The same is true when it comes to drowning incidents; sometimes you have only seconds to respond in order to avoid lifelong brain damage or death. If you have a backyard swimming pool, practicing what to do in case of a drowning incident is an important part of your water safety plan.
Signal a Warning
As we’ve discussed in former posts, having multiple tiers of protection in place is a huge part of water safety. One of these tiers that we’ve mentioned before includes having a designated adult on “lifeguard duty” at all times. What is the lifeguard’s go-to communication mode? A whistle, of course! In addition to purchasing emergency whistles like these, you’ll want to practice using the whistle so everyone knows what to do in case they hear the warning signal.
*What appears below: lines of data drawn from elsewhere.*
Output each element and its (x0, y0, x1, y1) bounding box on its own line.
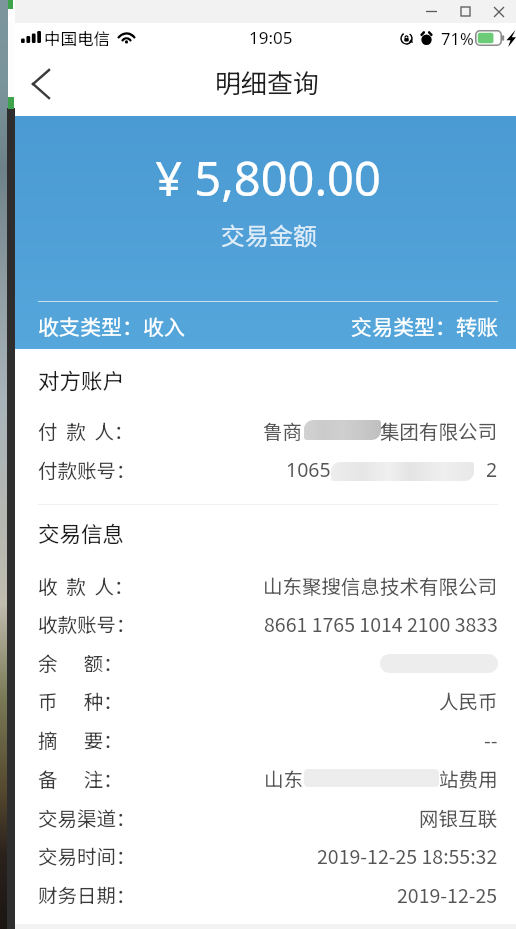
staticText: 集团有限公司 (380, 416, 498, 444)
staticText: ¥ 5,800.00 (155, 146, 381, 210)
staticText: 交易渠道： (38, 803, 136, 831)
staticText: 交易类型：转账 (351, 311, 498, 341)
staticText: 2019-12-25 18:55:32 (317, 841, 498, 869)
staticText: 明细查询 (215, 63, 320, 101)
staticText: 2019-12-25 (397, 880, 498, 908)
staticText: 1 0000 7001 (351, 459, 467, 481)
staticText: 鲁商 (263, 416, 303, 444)
staticText: 摘 要： (38, 725, 123, 753)
staticText: 余 额： (38, 648, 123, 676)
staticText: 1065 (286, 456, 331, 483)
button[interactable]: Close (482, 0, 516, 23)
button[interactable]: Back (15, 52, 67, 116)
staticText: 收支类型：收入 (38, 311, 185, 341)
staticText: 对方账户 (38, 364, 125, 394)
staticText: 19:05 (249, 26, 293, 49)
staticText: 付款账号： (38, 455, 136, 483)
staticText: 2 (486, 456, 498, 483)
staticText: 交易时间： (38, 841, 136, 869)
staticText: 币 种： (38, 686, 123, 714)
staticText: 人民币 (439, 686, 498, 714)
staticText: 交易金额 (221, 217, 317, 251)
staticText: 71% (441, 27, 474, 49)
staticText: 付 款 人： (38, 416, 134, 444)
button[interactable]: Maximize (448, 0, 482, 23)
staticText: 备 注： (38, 764, 123, 792)
staticText: 站费用 (439, 764, 498, 792)
staticText: 网银互联 (419, 803, 498, 831)
staticText: 山东聚搜信息技术有限公司 (263, 571, 498, 599)
staticText: 收 款 人： (38, 571, 134, 599)
staticText: 交易信息 (38, 517, 125, 547)
button[interactable]: Minimize (415, 0, 448, 23)
staticText: 中国电信 (44, 26, 110, 50)
staticText: 山东 (264, 764, 304, 792)
staticText: -- (484, 725, 498, 753)
staticText: 8661 1765 1014 2100 3833 (264, 609, 498, 637)
staticText: 财务日期： (38, 880, 136, 908)
staticText: 收款账号： (38, 609, 136, 637)
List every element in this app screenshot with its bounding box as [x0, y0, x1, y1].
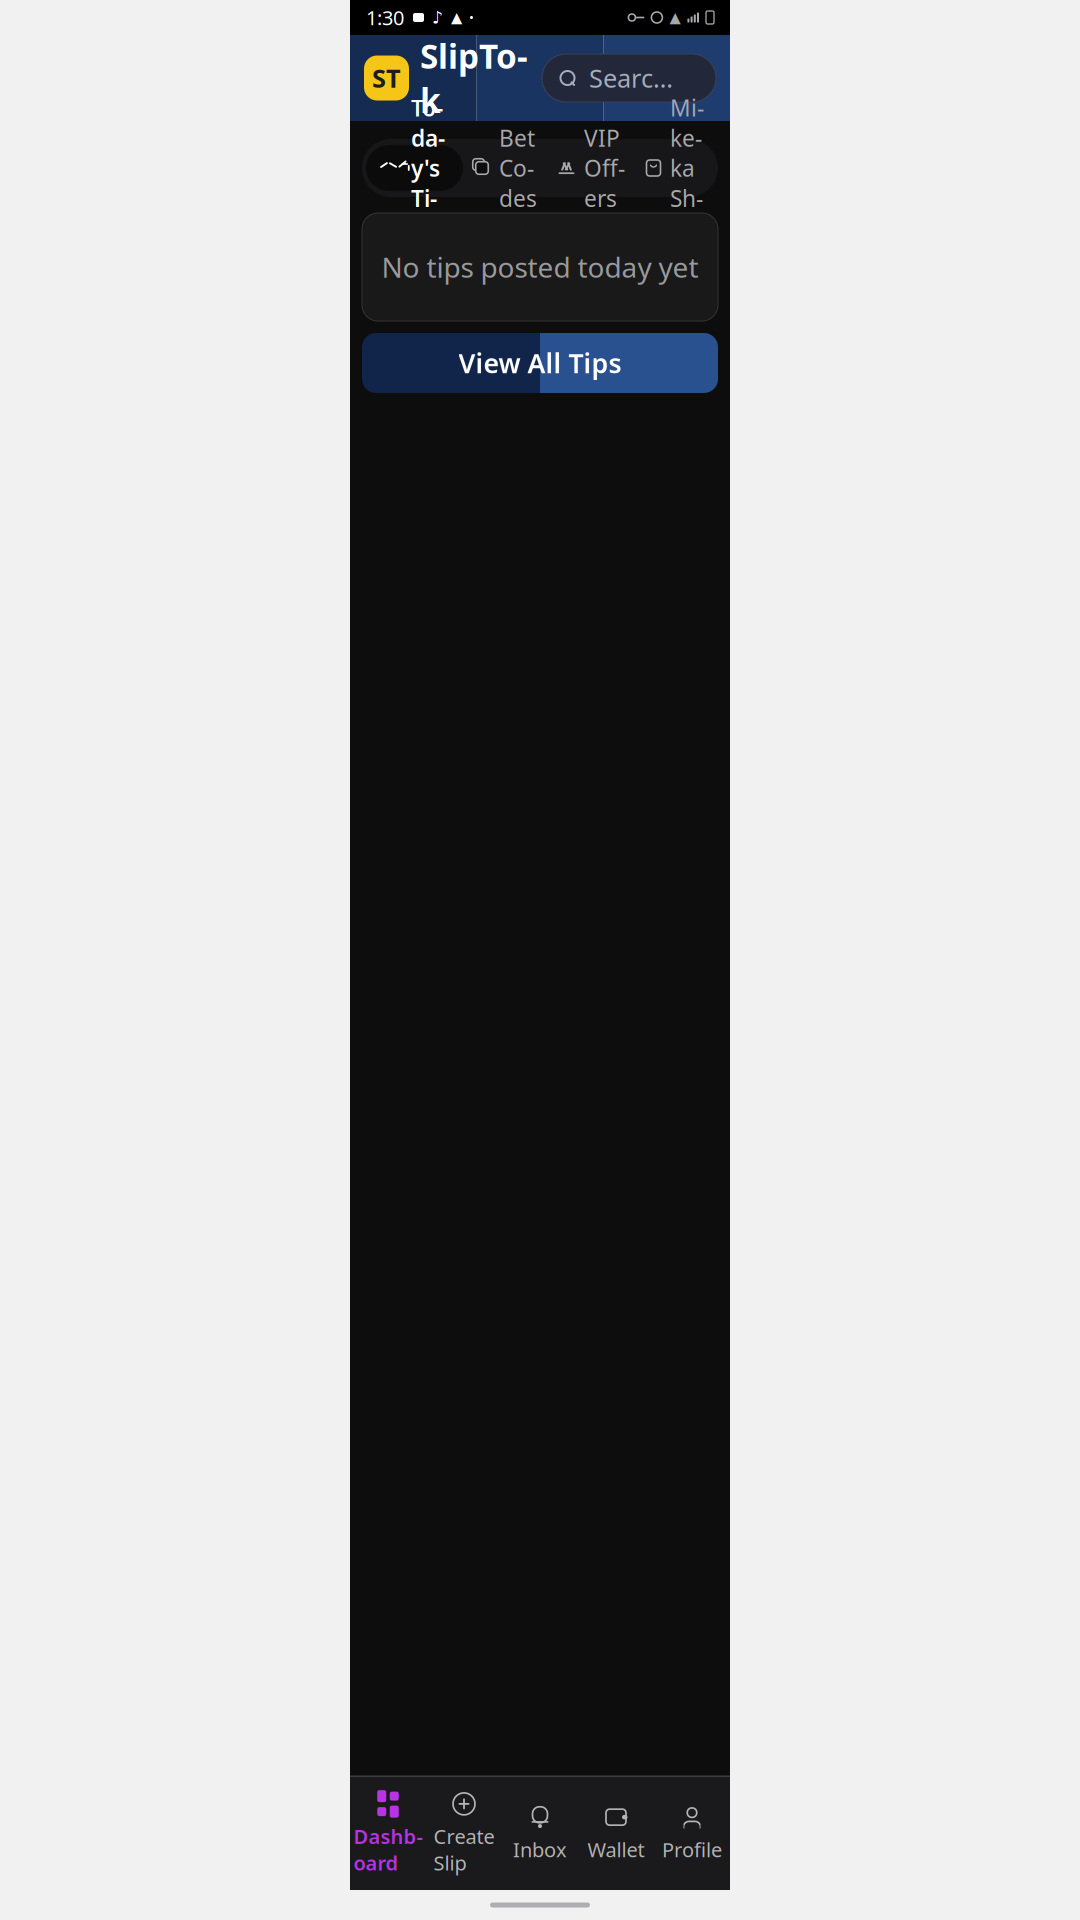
button[interactable]: Wallet — [578, 1801, 654, 1867]
button[interactable]: Dashboard — [350, 1788, 426, 1880]
staticText: Mikeka Shop — [670, 93, 704, 243]
button[interactable]: Inbox — [502, 1801, 578, 1867]
staticText: No tips posted today yet — [382, 248, 698, 286]
staticText: ♪ — [432, 8, 443, 27]
staticText: Today's Tips — [411, 93, 445, 243]
staticText: Profile — [662, 1836, 722, 1863]
staticText: Dashboard — [354, 1823, 422, 1876]
button[interactable]: Search user, code, match or rollov — [542, 54, 716, 102]
staticText: Bet Codes — [499, 123, 537, 213]
staticText: View All Tips — [458, 345, 622, 381]
button[interactable]: VIP Offers — [547, 145, 635, 191]
button[interactable]: Mikeka Shop — [635, 145, 714, 191]
staticText: VIP Offers — [584, 123, 625, 213]
staticText: 1:30 — [366, 4, 404, 31]
staticText: Inbox — [513, 1836, 567, 1863]
staticText: ▲ — [451, 9, 462, 26]
button[interactable]: Bet Codes — [463, 145, 547, 191]
staticText: SlipTok — [420, 34, 528, 122]
button[interactable]: Profile — [654, 1801, 730, 1867]
button[interactable]: ST — [364, 34, 528, 122]
staticText: ▲ — [669, 9, 680, 26]
button[interactable]: Create Slip — [426, 1788, 502, 1880]
staticText: Wallet — [588, 1836, 644, 1863]
staticText: ST — [372, 61, 401, 95]
staticText: Search user, code, match or rollov — [589, 61, 688, 95]
button[interactable]: Today's Tips — [366, 145, 463, 191]
staticText: Create Slip — [434, 1823, 494, 1876]
button[interactable]: View All Tips — [362, 333, 718, 393]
You do want everyone to associate hearing the whistle with an alert status, but that doesn’t mean you can’t make practicing with it a playful activity.
You can practice blowing the whistle and having everyone in the pool and pool area get quiet and look around to see if they see anyone in danger. Alternatively, you can make it a rule that if anyone is in the pool when they hear the whistle, they need to get out of the pool as quickly and safely as possible. You could even give out prizes for whoever sees a hazard, such as maybe a baby doll thrown into the pool.
Adults should be part of the response as well, doing head counts, offering help to the lifeguard, and being ready to perform CPR or call emergency services. Being ready to respond in these ways can truly make a difference if an urgent situation does come up.
Other ways to practice for increased water safety involve helping your child put their PFD on, grabbing hold of a throwable PFD, or tossing one out to a struggling swimmer. Children who are not strong swimmers should be taught not to move closer to someone who is struggling in the water, since they can easily put themselves also at risk; instead, they should know whom to call or where to find a whistle and flotation device that they can use to help.